The word “zurück” means “back”. As a prefix, it makes a verb return to the origin or go back to something where it previously was. For example:
to come back
Sie kamen um 3 Uhr morgens von der Party zurück.
They came back from the party at 3 am.
to bring back
Mein Nachbar hat meine Werkzeuge nicht zurückgebracht.
My neighbor didn’t bring back my tools.
to hold back, restrain
Der Biergarten hält ein Euro als Pfand zurück.
The beer garden keeps a Euro as a deposit.
The prefix “zusammen-” means together. Whatever the action of the verb is brings two or more things or people towards each other. For example:
to push together
to sit together
Der Kellner schiebt die zwei kleinen Tische zusammen, damit wir alle zusammensitzen können.
The waiter is pushing the two small tables together so that we can all sit together.
to grow together
Es dauerte sechs Wochen bevor mein Beinknochen wieder zusammenwuchs.

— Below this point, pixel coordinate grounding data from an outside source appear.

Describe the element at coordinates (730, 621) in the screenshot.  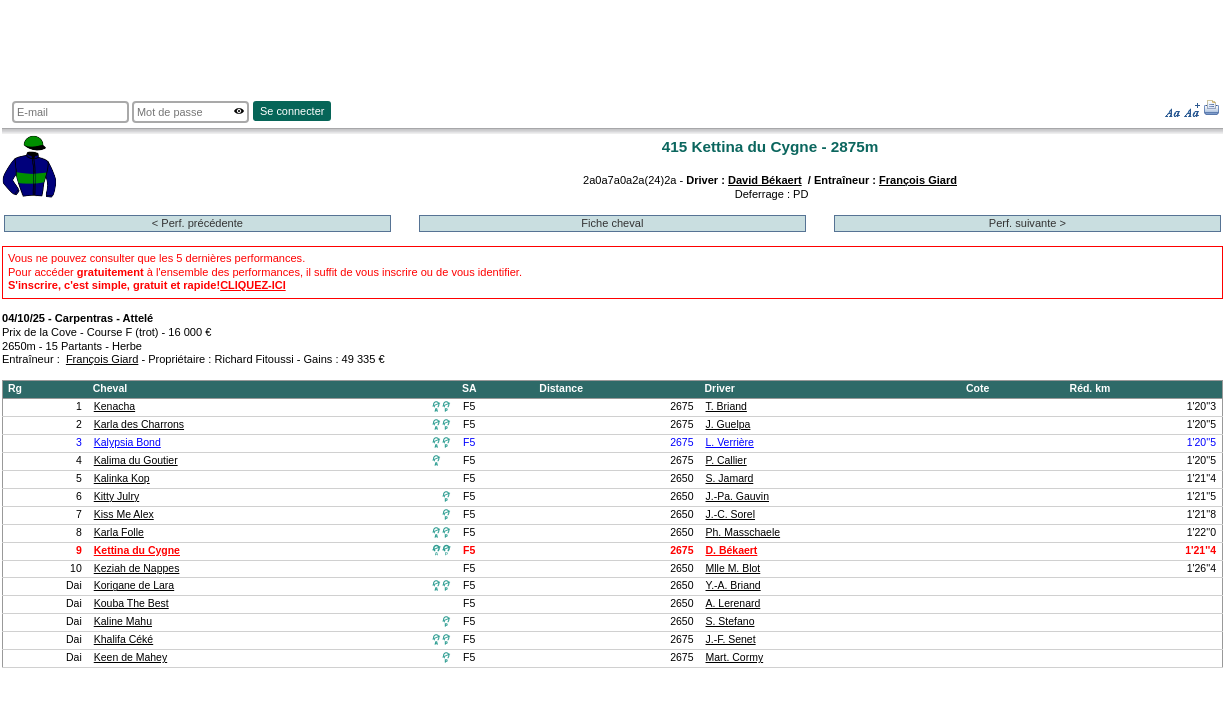 I see `S. Stefano` at that location.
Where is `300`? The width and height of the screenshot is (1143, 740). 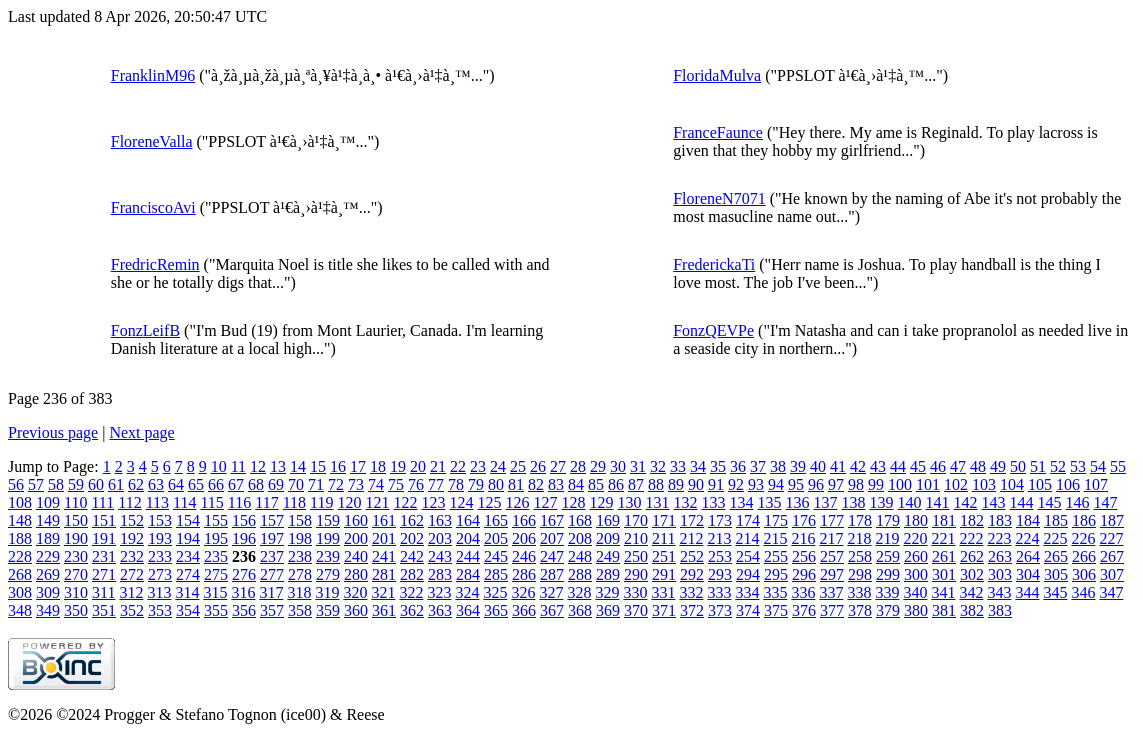 300 is located at coordinates (916, 574).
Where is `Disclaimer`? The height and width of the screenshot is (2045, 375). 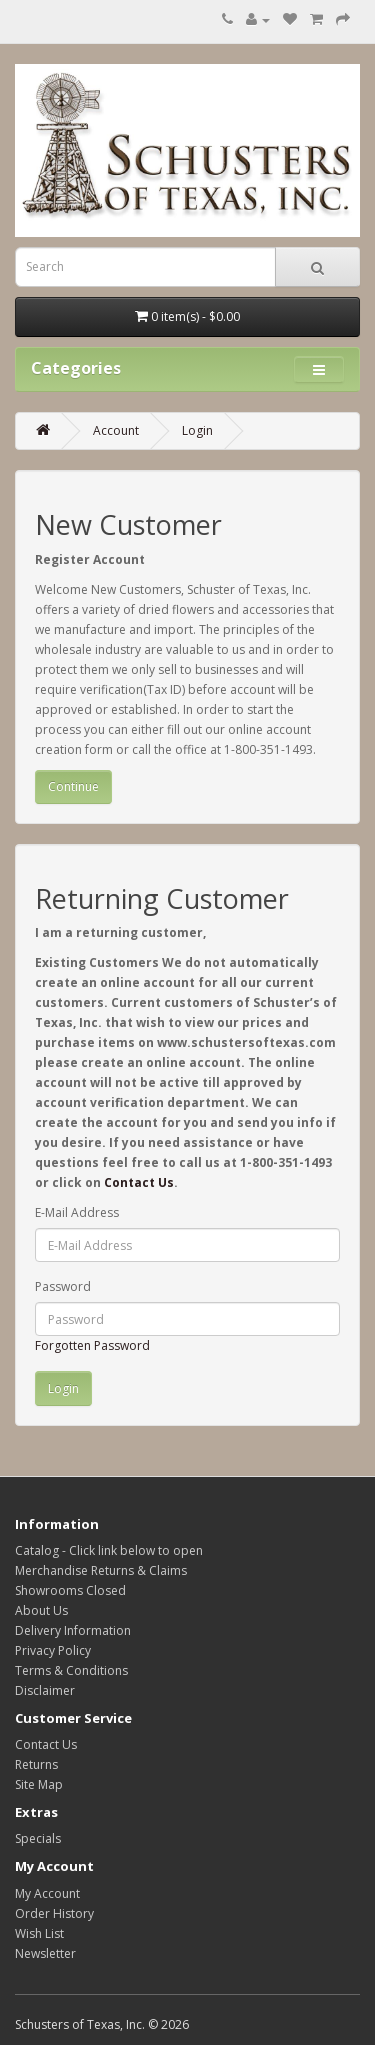 Disclaimer is located at coordinates (45, 1690).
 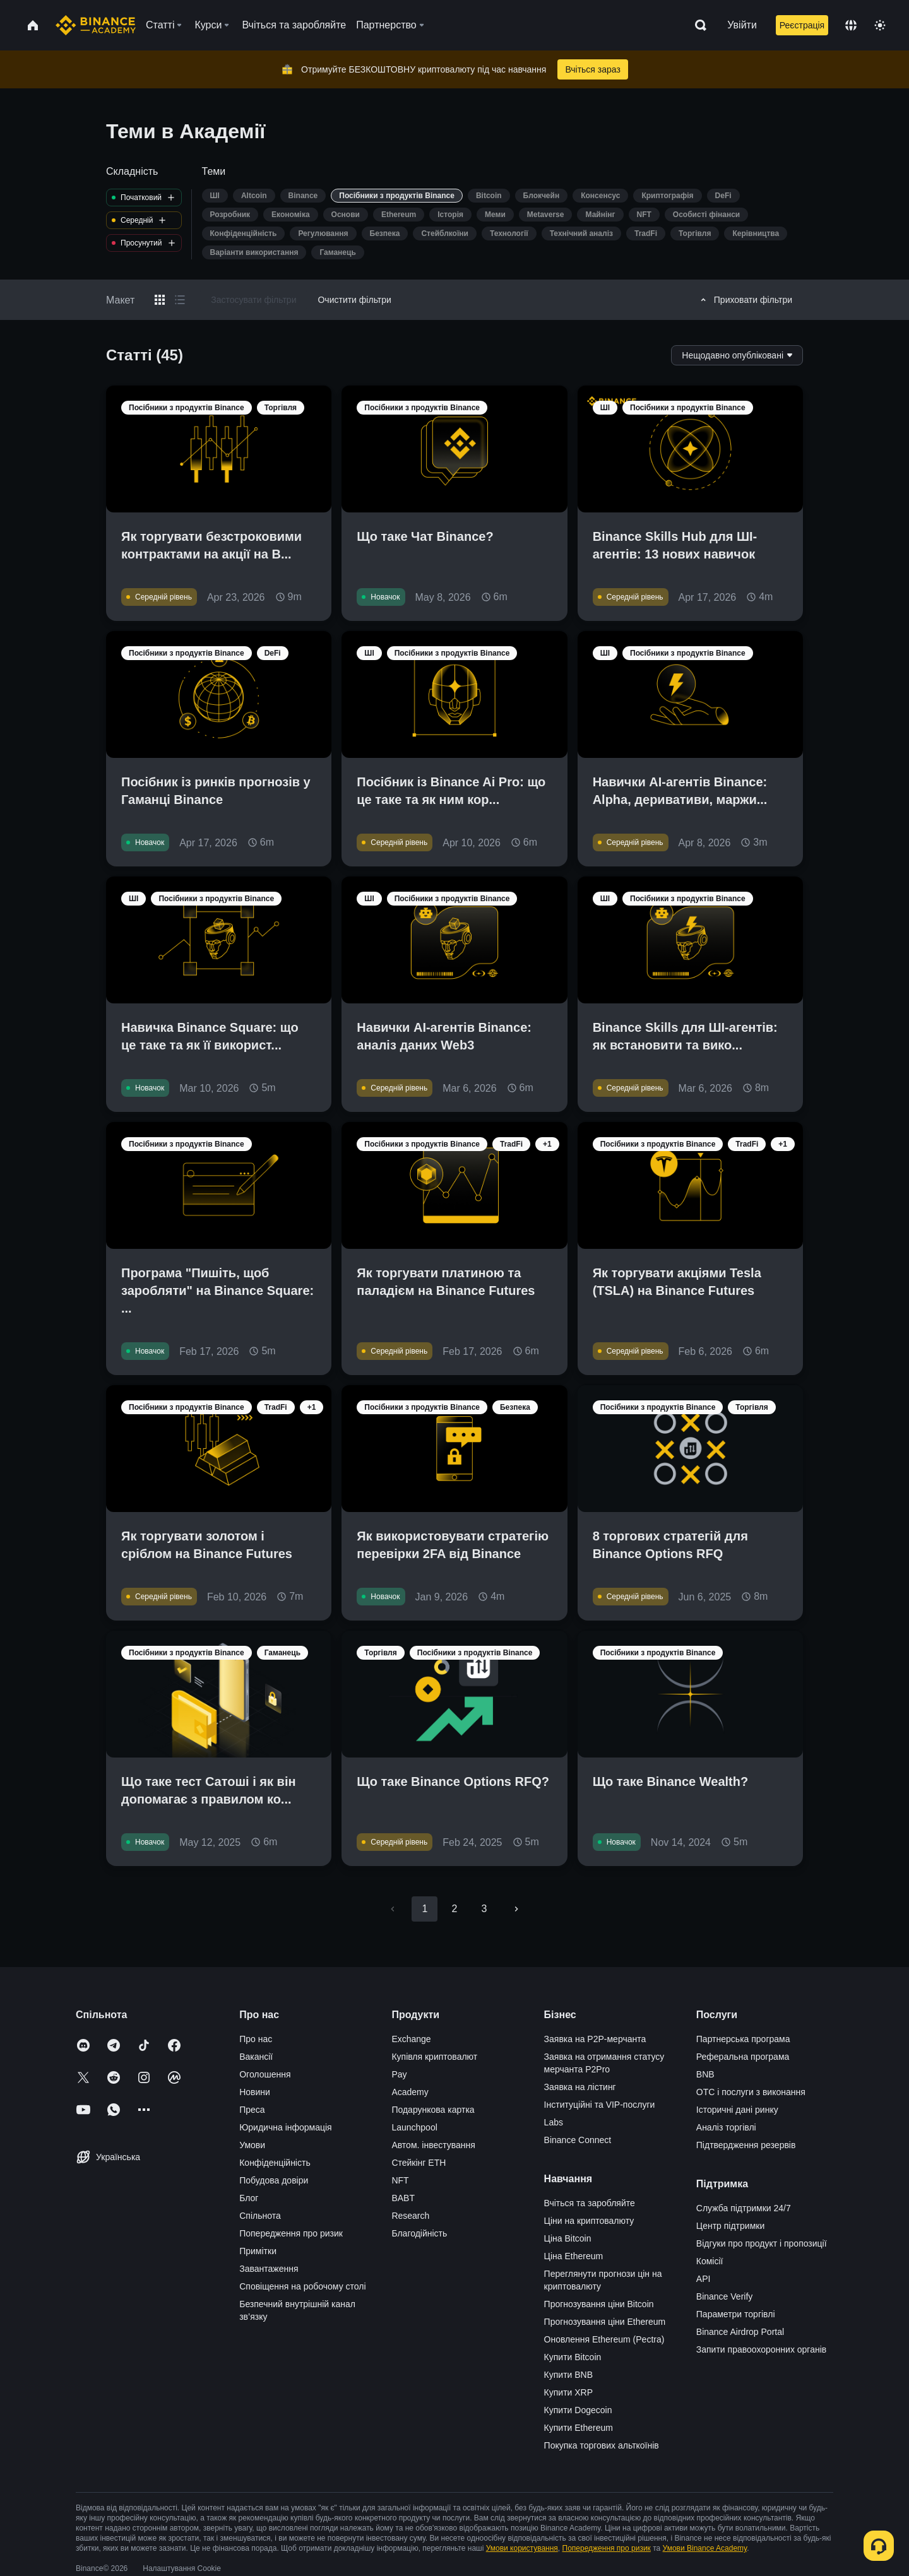 What do you see at coordinates (580, 2087) in the screenshot?
I see `Заявка на лістинг` at bounding box center [580, 2087].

It took 6 weeks before my leg bone grew back together.
to tie together
Herr Antrim bindet seine Maske hinter seinem Kopf zusammen, damit sie nicht immer auf seine Ohren drücken.
Herr Antrim ties his mask together behind his head, so that it doesn’t always push on his ears.
As I mentioned at the beginning of this lesson, these prefixes are less common than the ones I talked about last week. If you haven’t seen that video or the others in this series about prefixes added to German verbs, you can see them all in this playlist linked here. Das ist alles für heute. Danke fürs Zuschauen. Bis zum nächsten Mal. Tschüss.